### WHAT NEEDS TO BE DONE
Exact copies of the line with "小编找到了一些免登录经" and of all lines after it through the end of the entries are required, and no other lines.

------------------------------------------------------------------------

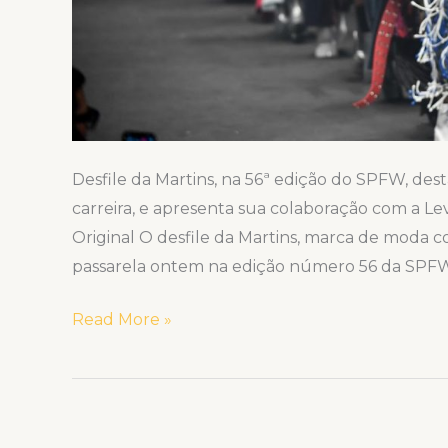
Desfile da Martins, na 56ª edição do SPFW, dest
carreira, e apresenta sua colaboração com a Lev
Original O desfile da Martins, marca de moda
passarela ontem na edição número 56 da SPFW,
Read More »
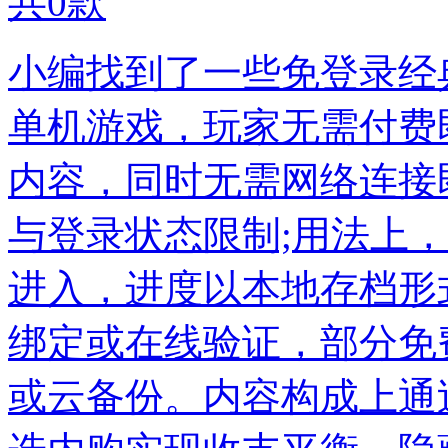
共
0
款
小编找到了一些免登录经
单机游戏，玩家无需付费
内容，同时无需网络连接
与登录状态限制;用法上
进入，进度以本地存档形
绑定或在线验证，部分免
或云备份。内容构成上通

------------------------------------------------------------------------

### TASK SOLUTION
小编找到了一些免登录经
单机游戏，玩家无需付费
内容，同时无需网络连接
与登录状态限制;用法上
进入，进度以本地存档形
绑定或在线验证，部分免
或云备份。内容构成上通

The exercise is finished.